米Hewlett-Packard (HP)は8月18日(現地時間)、同社会計年度で2009年第3四半期(5-7月期)決算を発表した。同四半期の売上は275億ドルで前年同期比2%のダウン、純利益は16億ドルで19%のダウンとなった。世界的な不況を受けてハードウェア関連を中心に大幅な落ち込みを見せており、サービス部門での好調が支えきれなかった。

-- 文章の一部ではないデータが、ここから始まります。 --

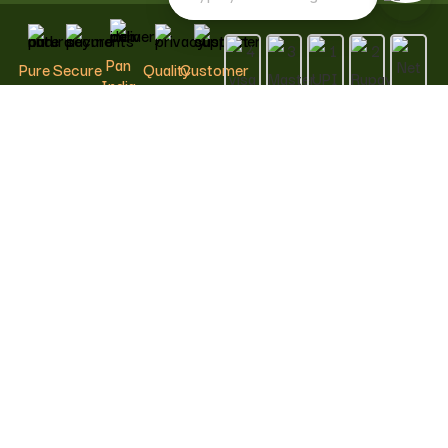
Pan
Pure
Secure
Quality
Customer
India
&
Payments
Assured
Support
Delivery
Natural
100%
Carefully
We are
Fast &
Safe &
Curated
Here to
Conscious
Reliable
Trusted
Help
Choices
Shipping
© 2026 Kalpamrutha Food and Beverages Private Limited.
All rights reserved.
Kalpamrutha™ Swadeshi Living, including its name, logo,
brand identity, designs and related creative assets, is the
exclusive property of Kalpamrutha Food and Beverages
Private Limited. Any unauthorised use, copying, imitation,
reproduction or misrepresentation is strictly prohibited and
may result in legal action.
Shop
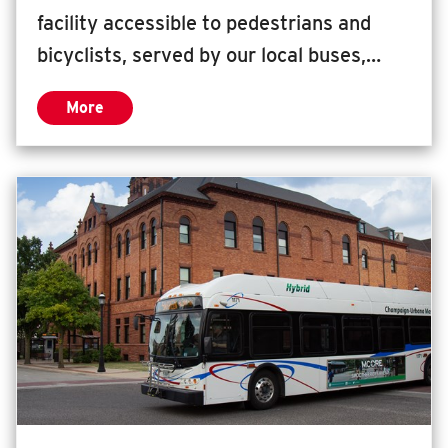
facility accessible to pedestrians and
bicyclists, served by our local buses,
rural transit providers, intercity bus
More
providers, passenger rail, ride share
zone, and parking for 70 bicycles. This
facility has served our community well,
helping downtown Champaign thrive, but
it is time to expand. Since the opening in
1999, the number of routes serving
Illinois Terminal has increased by 30%
and peak utilization has grown by 50%.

売上ベースの比較では、エンタープライズストレージ&サーバ(ESS)部門が37億ドルで前年同期比23%のダウン、ソフトウェア部門が8億4700万ドルで22%のダウン、PC等のパーソナルシステムグループ(PSG)が84億ドルで18%のダウン、イメージング&プリンティング部門(IPG)が57億ドルで20%のダウンとなった。特にPSGは製品出荷台数自体は2%伸びているものの、ネットブックの台頭や価格攻勢による昨今のASP(平均販売価格)下落の影響を受けて全体の売上は減少している。一方でサービス部門はEDSの統合完了を受けて93%増の85億ドルと大幅なアップを達成しており、今後のHPの中核事業の1つとなる可能性がある。

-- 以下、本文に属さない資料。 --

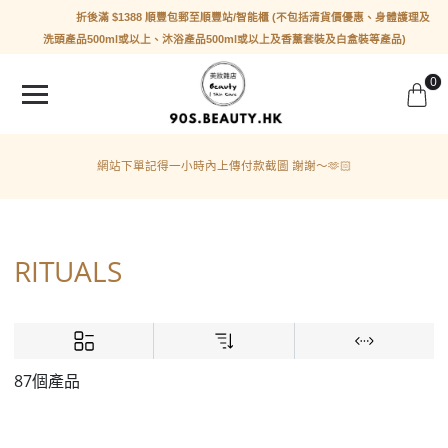
折後滿 $1388 順豐包郵至順豐站/智能櫃 (不包括清貨價優惠、身體護理及
洗頭產品500ml或以上、沐浴產品500ml或以上及香薰套裝及白盒裝等產品)
0
網站下單記得一小時內上傳付款截圖 謝謝～🫶🏻
RITUALS
87個產品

多くの部門で軒並み2桁ダウンを記録するなか、好材料もある。総売上ベースで前年同期比2%ダウンとなっているが、直前の四半期との比較では4%の上昇を見せており、若干がなら事態が好転している。またHP CFOのCathie Lesjak氏は中国市場で引き続き2桁ベースの成長を見せていると述べており、一部の成長市場が業績を牽引していくことになるのかもしれない。CEOのMark Hurd氏は「市場は安定しており、IT投資も底打ちした」ことを指摘し、直近で業績が回復する見込みだと述べている。

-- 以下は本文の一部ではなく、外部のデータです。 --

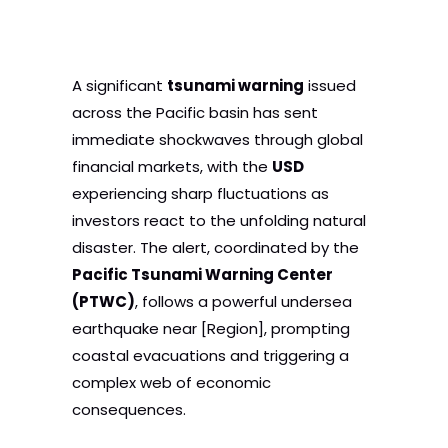
A significant
tsunami warning
issued
across the Pacific basin has sent
immediate shockwaves through global
financial markets, with the
USD
experiencing sharp fluctuations as
investors react to the unfolding natural
disaster. The alert, coordinated by the
Pacific Tsunami Warning Center
(PTWC)
, follows a powerful undersea
earthquake near [Region], prompting
coastal evacuations and triggering a
complex web of economic
consequences.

続く2四半期では季節的に売上の伸びる新学期商戦や年末商戦を控えており、PCやプリンタ関連の需要の伸びる時期でもある。Intelが直近の決算で受注状況が改善したことを報告しているなど好材料もあるが、在庫整理が一巡しただけで需要の本格回復は来年以降という指摘もあり、業界トップのHPの動向もまだまだ油断できない。なお、18日のHP株価終値は好決算期待から買いが膨らんで前日比1.97%増の43.96ドルとなったが、決算発表を受けた時間外取引では2.0%前後ダウンの43ドル付近で推移している。